In general, delta encoding performance is very dependent on inputs and much common data they actually share. It is important to benchmark your specific scenario. Best results are achieved when small edits are done to source data. Worst case is when inputs share no common subsequence at all. Bellow are the results for the roundtrip benchmark included in the repository, it gives a general idea of expected performance for various input sizes.

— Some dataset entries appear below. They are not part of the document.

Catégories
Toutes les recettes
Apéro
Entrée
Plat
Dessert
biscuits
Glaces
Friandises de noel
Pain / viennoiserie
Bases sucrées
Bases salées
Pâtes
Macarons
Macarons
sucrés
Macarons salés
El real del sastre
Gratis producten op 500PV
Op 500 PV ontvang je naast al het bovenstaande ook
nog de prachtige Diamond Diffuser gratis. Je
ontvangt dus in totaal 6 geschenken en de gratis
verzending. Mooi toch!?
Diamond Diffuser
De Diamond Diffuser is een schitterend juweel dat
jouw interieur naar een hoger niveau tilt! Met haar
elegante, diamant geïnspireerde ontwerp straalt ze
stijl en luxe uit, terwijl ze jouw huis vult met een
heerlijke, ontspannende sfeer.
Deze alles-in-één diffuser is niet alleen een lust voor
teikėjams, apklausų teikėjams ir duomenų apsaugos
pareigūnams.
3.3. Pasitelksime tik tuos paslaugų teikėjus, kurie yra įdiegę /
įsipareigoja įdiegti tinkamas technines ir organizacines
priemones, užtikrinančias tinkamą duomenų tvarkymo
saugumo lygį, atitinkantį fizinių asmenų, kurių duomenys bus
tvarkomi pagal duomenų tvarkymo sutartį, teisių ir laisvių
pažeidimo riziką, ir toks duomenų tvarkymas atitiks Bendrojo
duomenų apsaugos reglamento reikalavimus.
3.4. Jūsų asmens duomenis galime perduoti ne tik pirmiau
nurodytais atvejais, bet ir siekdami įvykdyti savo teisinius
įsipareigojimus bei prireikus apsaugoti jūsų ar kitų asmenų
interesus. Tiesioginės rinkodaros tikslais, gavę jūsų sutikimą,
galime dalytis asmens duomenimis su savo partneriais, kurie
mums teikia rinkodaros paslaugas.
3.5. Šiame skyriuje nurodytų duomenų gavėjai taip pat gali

BenchmarkDotNet v0.14.0, Windows 11 (10.0.22631.4249/23H2/2023Update/SunValley3)
Intel Core i7-10875H CPU 2.30GHz, 1 CPU, 16 logical and 8 physical cores
.NET SDK 9.0.100-rc.1.24452.12
  [Host]     : .NET 8.0.8 (8.0.824.36612), X64 RyuJIT AVX2
  DefaultJob : .NET 8.0.8 (8.0.824.36612), X64 RyuJIT AVX2


| Method | Bytes   | Mean       | Error     | StdDev    | StdErr    | Op/s      | Ratio | RatioSD | Gen0     | Code Size | Gen1     | Gen2     | Allocated  | Alloc Ratio |
|------- |-------- |-----------:|----------:|----------:|----------:|----------:|------:|--------:|---------:|----------:|---------:|---------:|-----------:|------------:|
| Fossil | 1024    |   1.201 us | 0.0220 us | 0.0195 us | 0.0052 us | 832,420.7 |  1.00 |    0.02 |   0.3166 |     759 B |   0.0019 |        - |    2.59 KB |        1.00 |
| Binary | 1024    |   1.111 us | 0.0114 us | 0.0095 us | 0.0026 us | 899,922.4 |  0.93 |    0.02 |   0.3147 |     759 B |        - |        - |    2.59 KB |        1.00 |
|        |         |            |           |           |           |           |       |         |          |           |          |          |            |             |
| Fossil | 8192    |   4.857 us | 0.0944 us | 0.1927 us | 0.0270 us | 205,902.4 |  1.00 |    0.05 |   2.0294 |     784 B |   0.0610 |        - |   16.59 KB |        1.00 |
| Binary | 8192    |   4.764 us | 0.0766 us | 0.0679 us | 0.0182 us | 209,908.9 |  0.98 |    0.04 |   2.0294 |     784 B |   0.0534 |        - |   16.59 KB |        1.00 |
|        |         |            |           |           |           |           |       |         |          |           |          |          |            |             |
| Fossil | 32768   |  16.785 us | 0.2164 us | 0.1918 us | 0.0513 us |  59,577.9 |  1.00 |    0.02 |   7.9041 |     784 B |   1.0986 |        - |    64.6 KB |        1.00 |
| Binary | 32768   |  16.872 us | 0.3259 us | 0.2889 us | 0.0772 us |  59,269.2 |  1.01 |    0.02 |   7.9041 |     784 B |   1.0986 |        - |   64.59 KB |        1.00 |
|        |         |            |           |           |           |           |       |         |          |           |          |          |            |             |
| Fossil | 131072  | 107.346 us | 1.4605 us | 1.2947 us | 0.3460 us |   9,315.7 |  1.00 |    0.02 |  41.6260 |     784 B |  41.6260 |  41.6260 |  192.66 KB |        1.00 |
| Binary | 131072  | 106.508 us | 1.5649 us | 1.4638 us | 0.3780 us |   9,389.0 |  0.99 |    0.02 |  41.6260 |     784 B |  41.6260 |  41.6260 |  192.65 KB |        1.00 |
|        |         |            |           |           |           |           |       |         |          |           |          |          |            |             |
| Fossil | 1048576 | 752.158 us | 7.3950 us | 6.5555 us | 1.7520 us |   1,329.5 |  1.00 |    0.01 | 332.0313 |     784 B | 332.0313 | 332.0313 | 1537.01 KB |        1.00 |
| Binary | 1048576 | 756.173 us | 9.7535 us | 8.6463 us | 2.3108 us |   1,322.4 |  1.01 |    0.01 | 332.0313 |     784 B | 332.0313 | 332.0313 |    1537 KB |        1.00 |

Limitations

The current implementation is a memory-only one. This means the max input it can process in a single shot is restricted by the CLR 2GB object size limit.